MHP başkanı Devlet Bahçeli partisinin küme toplantısında gündemi kıymetlendiriyor.
Bahçeli’nin satırbaşları şöyle:
1 yılı aşkın müddettir beşeriyet salgının karşısında çaba vermektedir. Koronavirüs olay ve vefat sayısı huzursuz edici boyuttadır. Bizlere düşen denetimli bir hayat düzenlemektir. Olumsuz etkileri en aza indirmek niyetiyle hükümetimiz ağır gayret harcamaktadır. Maskeye kola değil ağza takmak, hijyen ve toplumsal uzaklığa uymak zorundayız. Aşılama çalışmaları başarılı bir formda devam etmektedir. Türkiye’de yapılan aşı sayısı 17 milyonu bulmuştur. Yerli aşı çalışmalarında ümit verici sonuçlar alınmıştır.
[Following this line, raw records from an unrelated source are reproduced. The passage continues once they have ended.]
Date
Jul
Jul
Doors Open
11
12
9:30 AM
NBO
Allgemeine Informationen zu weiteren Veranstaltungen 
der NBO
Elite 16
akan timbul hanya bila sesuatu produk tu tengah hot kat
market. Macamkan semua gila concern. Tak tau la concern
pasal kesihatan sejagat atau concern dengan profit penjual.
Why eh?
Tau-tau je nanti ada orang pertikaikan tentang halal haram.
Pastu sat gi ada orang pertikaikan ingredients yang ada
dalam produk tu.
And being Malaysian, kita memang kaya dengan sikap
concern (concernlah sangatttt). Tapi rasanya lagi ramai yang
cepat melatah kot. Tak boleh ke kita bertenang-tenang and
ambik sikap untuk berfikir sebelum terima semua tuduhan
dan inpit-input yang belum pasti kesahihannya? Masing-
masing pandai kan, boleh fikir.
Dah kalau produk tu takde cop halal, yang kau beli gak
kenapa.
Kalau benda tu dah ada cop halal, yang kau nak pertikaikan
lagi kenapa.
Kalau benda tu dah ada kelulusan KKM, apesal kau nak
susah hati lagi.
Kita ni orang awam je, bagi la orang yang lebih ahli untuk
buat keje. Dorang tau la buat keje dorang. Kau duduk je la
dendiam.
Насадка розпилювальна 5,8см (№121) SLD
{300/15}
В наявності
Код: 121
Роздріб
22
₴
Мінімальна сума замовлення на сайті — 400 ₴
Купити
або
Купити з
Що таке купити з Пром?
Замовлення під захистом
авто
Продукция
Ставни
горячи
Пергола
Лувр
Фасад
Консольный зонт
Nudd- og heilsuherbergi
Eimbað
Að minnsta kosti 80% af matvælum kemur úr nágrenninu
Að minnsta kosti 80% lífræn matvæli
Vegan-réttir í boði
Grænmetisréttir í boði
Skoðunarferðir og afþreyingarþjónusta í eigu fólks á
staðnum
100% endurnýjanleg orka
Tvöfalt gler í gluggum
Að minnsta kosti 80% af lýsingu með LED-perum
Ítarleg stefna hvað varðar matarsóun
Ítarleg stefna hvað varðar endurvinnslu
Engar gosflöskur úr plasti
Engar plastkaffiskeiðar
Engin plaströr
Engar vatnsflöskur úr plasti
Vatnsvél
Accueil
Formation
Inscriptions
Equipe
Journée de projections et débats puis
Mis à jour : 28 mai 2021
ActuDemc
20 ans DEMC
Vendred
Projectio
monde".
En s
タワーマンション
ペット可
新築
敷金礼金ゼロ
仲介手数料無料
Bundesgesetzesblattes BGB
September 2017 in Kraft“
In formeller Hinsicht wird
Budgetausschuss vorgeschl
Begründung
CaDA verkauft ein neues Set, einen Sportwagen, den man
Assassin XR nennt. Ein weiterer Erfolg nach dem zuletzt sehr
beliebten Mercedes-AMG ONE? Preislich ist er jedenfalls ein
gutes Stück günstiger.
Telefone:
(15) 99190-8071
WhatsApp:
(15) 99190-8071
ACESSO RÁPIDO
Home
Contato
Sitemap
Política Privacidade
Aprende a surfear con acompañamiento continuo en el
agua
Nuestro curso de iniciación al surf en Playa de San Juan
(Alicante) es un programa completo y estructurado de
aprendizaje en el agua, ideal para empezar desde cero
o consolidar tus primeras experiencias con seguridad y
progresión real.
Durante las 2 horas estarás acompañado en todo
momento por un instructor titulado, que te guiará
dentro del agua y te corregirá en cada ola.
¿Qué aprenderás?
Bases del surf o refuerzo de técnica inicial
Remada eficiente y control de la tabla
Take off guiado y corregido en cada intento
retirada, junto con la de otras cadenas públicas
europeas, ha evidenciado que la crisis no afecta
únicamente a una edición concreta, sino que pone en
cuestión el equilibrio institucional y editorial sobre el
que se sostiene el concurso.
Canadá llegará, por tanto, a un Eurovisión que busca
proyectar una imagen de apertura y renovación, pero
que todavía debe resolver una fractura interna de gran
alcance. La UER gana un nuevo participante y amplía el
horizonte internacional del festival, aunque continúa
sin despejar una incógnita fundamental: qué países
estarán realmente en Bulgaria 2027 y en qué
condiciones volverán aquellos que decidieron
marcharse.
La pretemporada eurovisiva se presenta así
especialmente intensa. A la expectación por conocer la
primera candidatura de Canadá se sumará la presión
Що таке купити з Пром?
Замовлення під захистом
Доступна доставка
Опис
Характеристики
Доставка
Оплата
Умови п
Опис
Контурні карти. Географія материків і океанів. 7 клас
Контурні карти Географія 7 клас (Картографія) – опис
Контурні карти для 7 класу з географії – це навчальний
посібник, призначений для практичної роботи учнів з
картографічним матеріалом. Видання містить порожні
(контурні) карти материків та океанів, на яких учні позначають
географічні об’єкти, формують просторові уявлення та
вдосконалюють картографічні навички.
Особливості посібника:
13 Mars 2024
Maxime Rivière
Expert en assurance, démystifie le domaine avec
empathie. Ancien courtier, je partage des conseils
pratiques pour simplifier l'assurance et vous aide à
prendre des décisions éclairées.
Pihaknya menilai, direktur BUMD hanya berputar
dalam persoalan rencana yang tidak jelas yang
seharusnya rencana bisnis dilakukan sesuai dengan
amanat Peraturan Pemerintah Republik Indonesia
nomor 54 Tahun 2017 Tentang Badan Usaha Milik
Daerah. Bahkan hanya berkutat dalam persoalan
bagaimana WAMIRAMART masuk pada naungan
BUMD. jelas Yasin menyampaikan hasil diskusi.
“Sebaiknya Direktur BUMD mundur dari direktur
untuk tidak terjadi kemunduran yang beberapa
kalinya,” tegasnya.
Güç birliği yaparak, inanç birliği yaparak, kurallara uyarak musibeti yeneceğiz. Sıhhat Bakanlığımıza, hekimlerimize, hemşirelerimize tüm sıhhat çalışanlarımıza kadar minnet duyuyor ve fedakarlıkları takdir ediyoruz. Bugünleri aşacağız. Türkiye haritası kırmızıya boyansa da ümitsizliğe kapılmayacağız.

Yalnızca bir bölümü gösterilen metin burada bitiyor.